I looked at the wilted, bright-blue carnations. I looked at the milkshake Kit was putting a straw into. I looked at Euan, resetting the thermostat.
"London," I said to them. "We're going to London. Tonight."
"Bit of a drive," Kit noted, handing me the shake. "Why the rush?"
"Because," I said, taking a sip of the thick, chocolate cold. "Euan says I have about twenty-four hours before my biology decides to burn the house down. And I’d really prefer to be in a house that can take it."
Alfie froze. "The heat?"
"The real one, apparently," I said.
Kit’s eyes darkened. He looked at Euan. Euan nodded.
"Right," Alfie said, his voice dropping to a whisper. "Siege mode."
"Siege mode," Kit agreed. He turned to the front. "Barry! Wheels up! London via the fast lane!"
The engine revved. The bus lurched forward, pulling away from the lights of the service station and merging into the dark artery of the motorway.
I huddled into the nest, surrounded by my pack, sipping a chocolate milkshake while my body prepared for war.
I wasn't invisible anymore. I wasn't ghosting the signal.
I was the producer. And I was about to run the most intense session of my life.
"Alfie," I called out.
He turned from the jump seat, eyes wide.
"Yeah, fox?"
"Write a setlist," I said. "For the distraction. If I'm going offline for three days, we need content to keep the press busy."
"Content?"
"Release the B-sides," I said. "Release the rehearsal tapes. Hell, write a new song if you have to. Just keep them looking at the music so they don't look at the house."
Alfie grinned. It was sharp. "Distraction pattern. I can do that."
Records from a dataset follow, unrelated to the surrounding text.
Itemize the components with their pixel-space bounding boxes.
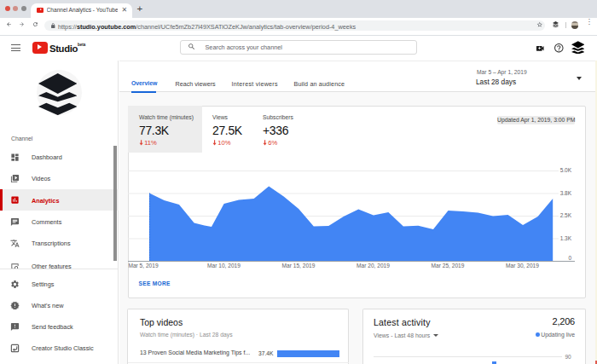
svg-text:Mar 20, 2019: Mar 20, 2019 xyxy=(356,263,390,269)
svg-text:2.5K: 2.5K xyxy=(560,212,572,218)
svg-text:1.3K: 1.3K xyxy=(560,234,572,240)
svg-text:Mar 10, 2019: Mar 10, 2019 xyxy=(207,263,241,269)
svg-text:Mar 25, 2019: Mar 25, 2019 xyxy=(432,263,465,269)
svg-text:0: 0 xyxy=(568,254,571,260)
svg-text:Mar 30, 2019: Mar 30, 2019 xyxy=(506,263,539,269)
svg-text:5.0K: 5.0K xyxy=(560,167,572,173)
svg-text:Mar 5, 2019: Mar 5, 2019 xyxy=(128,263,159,269)
svg-text:Mar 15, 2019: Mar 15, 2019 xyxy=(282,263,316,269)
svg-text:3.8K: 3.8K xyxy=(560,189,572,195)
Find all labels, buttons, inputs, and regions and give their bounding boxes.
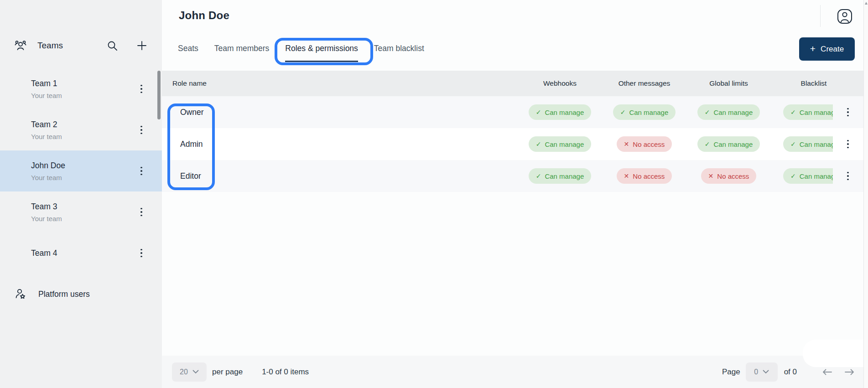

"Good," I said, settling back against Euan’s shoulder. "Because once we get to London, the only thing I want to focus on is you three."
The rain lashed against the windows, blurring the lights of the passing cars into streaks of red and white. Inside, the air was warm, heavy with scent, and quiet save for the rumble of the road.
I closed my eyes.
One, two, three, four.
I counted the heartbeats in the room.
Every single one of them sounded like mine.